#### Exercise objective:
From the data, return each line holding the word "businesses".

━━━ Exercise input ━━━

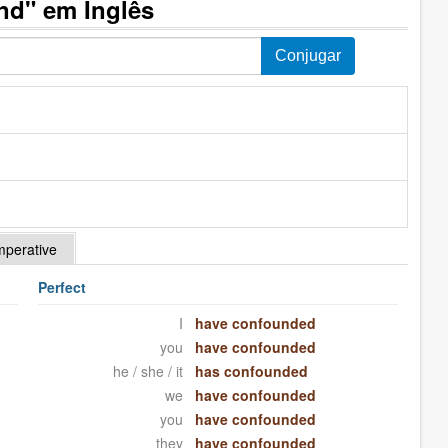
nd" em Inglês
mperative
Perfect
I
have confounded
you
have confounded
he / she / it
has confounded
we
have confounded
you
have confounded
they
have confounded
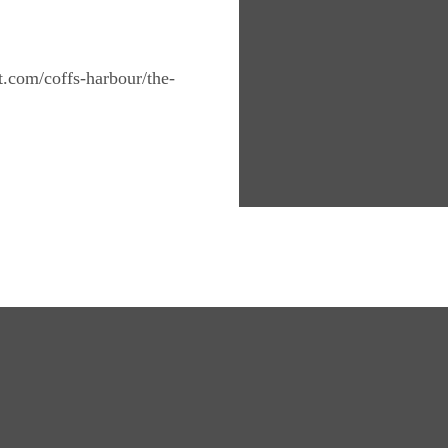
nt.com/coffs-harbour/the-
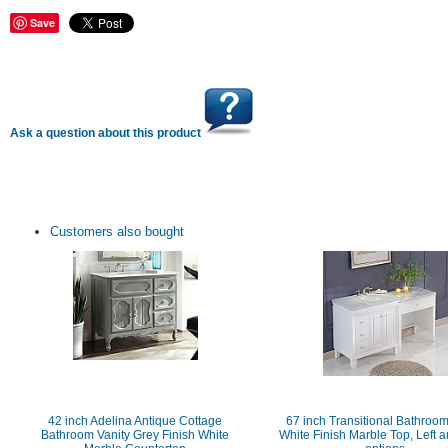
Save
Ask a question about this product
Customers also bought
42 inch Adelina Antique Cottage
67 inch Transitional Bathroom
Bathroom Vanity Grey Finish White
White Finish Marble Top, Left a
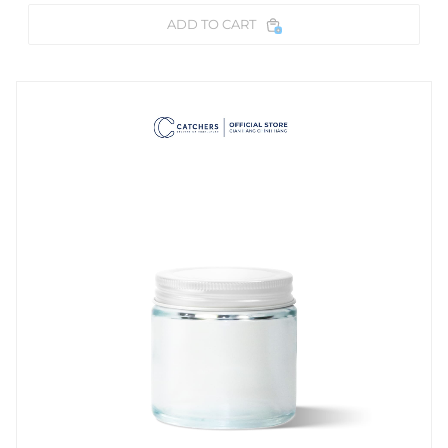
ADD TO CART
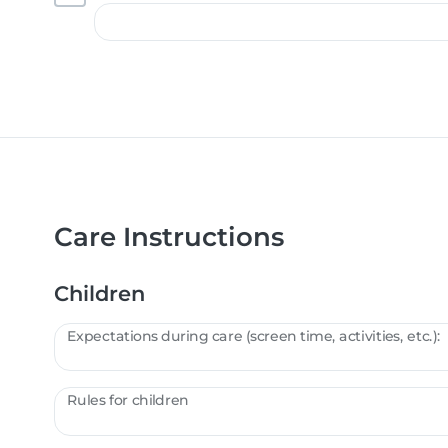
Care Instructions
Children
Expectations during care (screen time, activities, etc.):
Rules for children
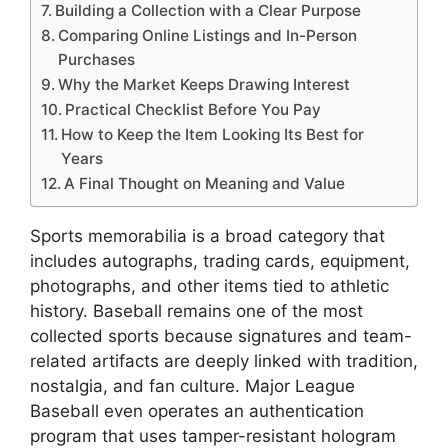
Building a Collection with a Clear Purpose
Comparing Online Listings and In-Person
Purchases
Why the Market Keeps Drawing Interest
Practical Checklist Before You Pay
How to Keep the Item Looking Its Best for
Years
A Final Thought on Meaning and Value
Sports memorabilia is a broad category that
includes autographs, trading cards, equipment,
photographs, and other items tied to athletic
history. Baseball remains one of the most
collected sports because signatures and team-
related artifacts are deeply linked with tradition,
nostalgia, and fan culture. Major League
Baseball even operates an authentication
program that uses tamper-resistant hologram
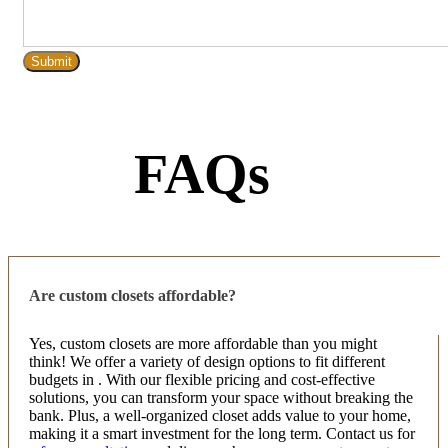
FAQs
Are custom closets affordable?
Yes, custom closets are more affordable than you might
think! We offer a variety of design options to fit different
budgets in . With our flexible pricing and cost-effective
solutions, you can transform your space without breaking the
bank. Plus, a well-organized closet adds value to your home,
making it a smart investment for the long term. Contact us for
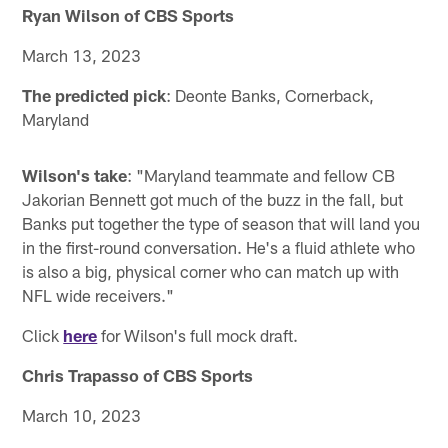
Ryan Wilson of CBS Sports
March 13, 2023
The predicted pick
: Deonte Banks, Cornerback,
Maryland
Wilson's take
: "Maryland teammate and fellow CB
Jakorian Bennett got much of the buzz in the fall, but
Banks put together the type of season that will land you
in the first-round conversation. He's a fluid athlete who
is also a big, physical corner who can match up with
NFL wide receivers."
Click
here
for Wilson's full mock draft.
Chris Trapasso of CBS Sports
March 10, 2023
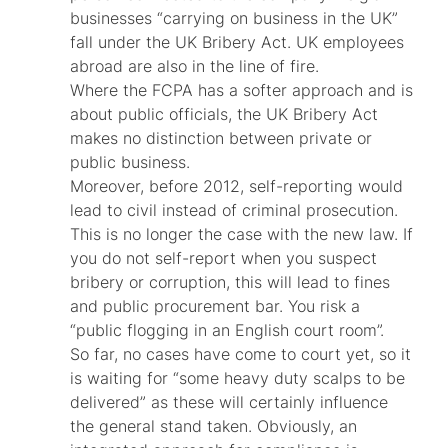
businesses “carrying on business in the UK”
fall under the UK Bribery Act. UK employees
abroad are also in the line of fire.
Where the FCPA has a softer approach and is
about public officials, the UK Bribery Act
makes no distinction between private or
public business.
Moreover, before 2012, self-reporting would
lead to civil instead of criminal prosecution.
This is no longer the case with the new law. If
you do not self-report when you suspect
bribery or corruption, this will lead to fines
and public procurement bar. You risk a
“public flogging in an English court room”.
So far, no cases have come to court yet, so it
is waiting for “some heavy duty scalps to be
delivered” as these will certainly influence
the general stand taken. Obviously, an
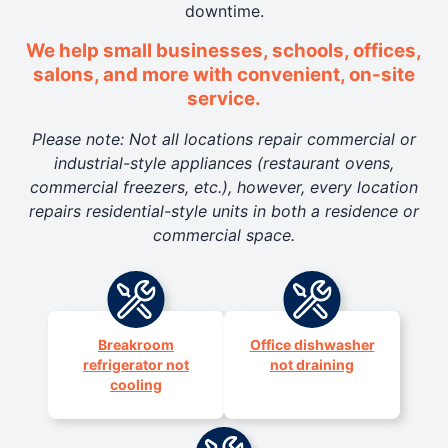
downtime.
We help small businesses, schools, offices,
salons, and more with convenient, on-site
service.
Please note: Not all locations repair commercial or
industrial-style appliances (restaurant ovens,
commercial freezers, etc.), however, every location
repairs residential-style units in both a residence or
commercial space.
Breakroom
Office dishwasher
refrigerator not
not draining
cooling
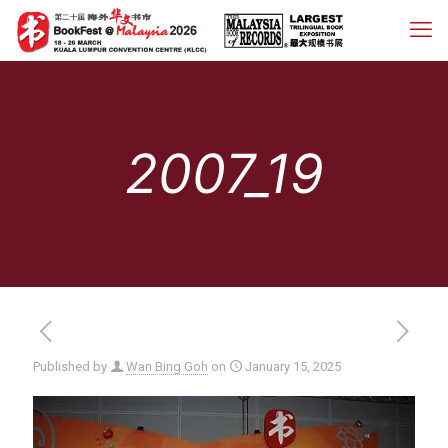
2007_19
Published by
Wan Bing Goh
on
January 15, 2025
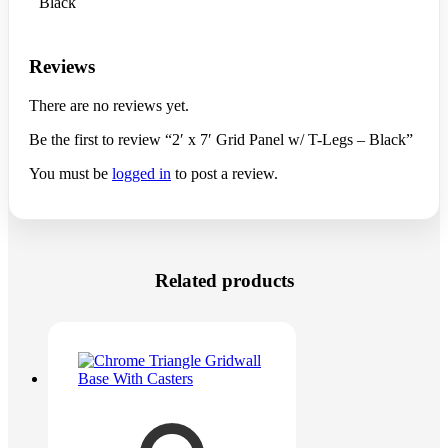
Black
Reviews
There are no reviews yet.
Be the first to review “2′ x 7′ Grid Panel w/ T-Legs – Black”
You must be
logged in
to post a review.
Related products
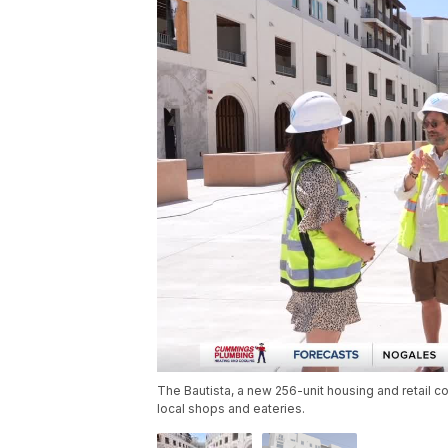
The Bautista, a new 256-unit housing and retail co
local shops and eateries.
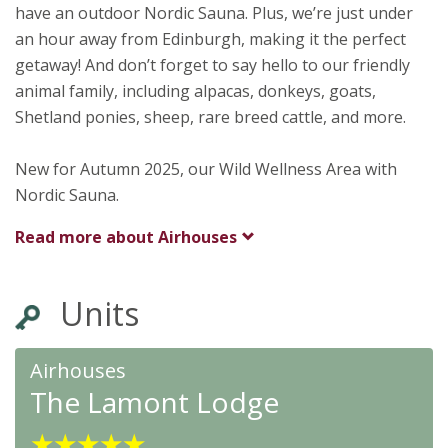
have an outdoor Nordic Sauna. Plus, we’re just under
an hour away from Edinburgh, making it the perfect
getaway! And don’t forget to say hello to our friendly
animal family, including alpacas, donkeys, goats,
Shetland ponies, sheep, rare breed cattle, and more.
New for Autumn 2025, our Wild Wellness Area with
Nordic Sauna.
Read more about
Airhouses
Units
Airhouses
The Lamont Lodge
★
★
★
★
★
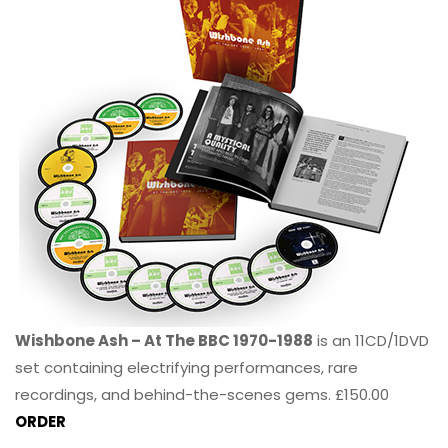
Wishbone Ash – At The BBC 1970-1988
is an 11CD/1DVD
set containing electrifying performances, rare
recordings, and behind-the-scenes gems. £150.00
ORDER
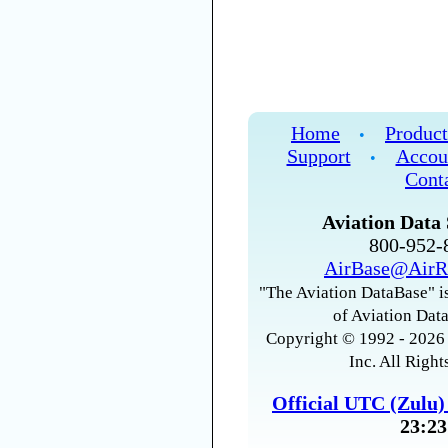
Home
Product
•
Support
Accou
•
Cont
Aviation Data 
800-952
AirBase@AirR
"The Aviation DataBase" is
of Aviation Data
Copyright © 1992 - 2026 
Inc. All Right
Official UTC (Zulu
23:23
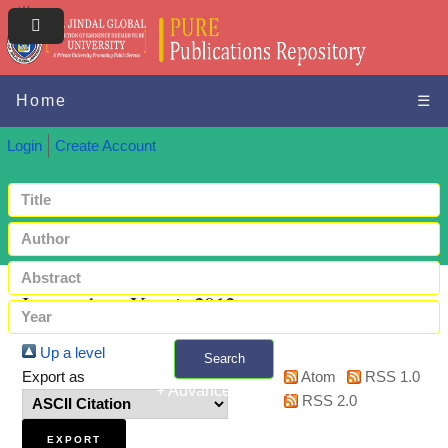
Home
☰
Login
Create Account
Items where Year is 2012
Up a level
Search
Export as
Atom
RSS 1.0
+ Advanced search
RSS 2.0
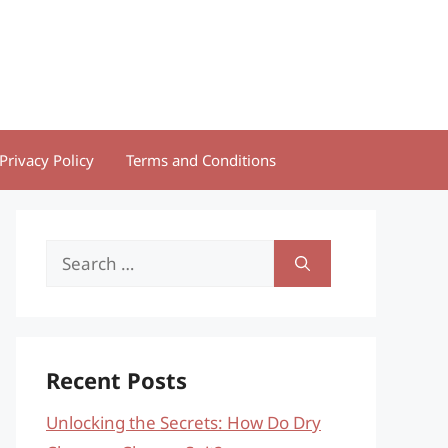
Privacy Policy
Terms and Conditions
Search
for:
Recent Posts
Unlocking the Secrets: How Do Dry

━━━

#### Solution to this problem:
businesses “carrying on business in the UK”
We help small businesses, schools, offices,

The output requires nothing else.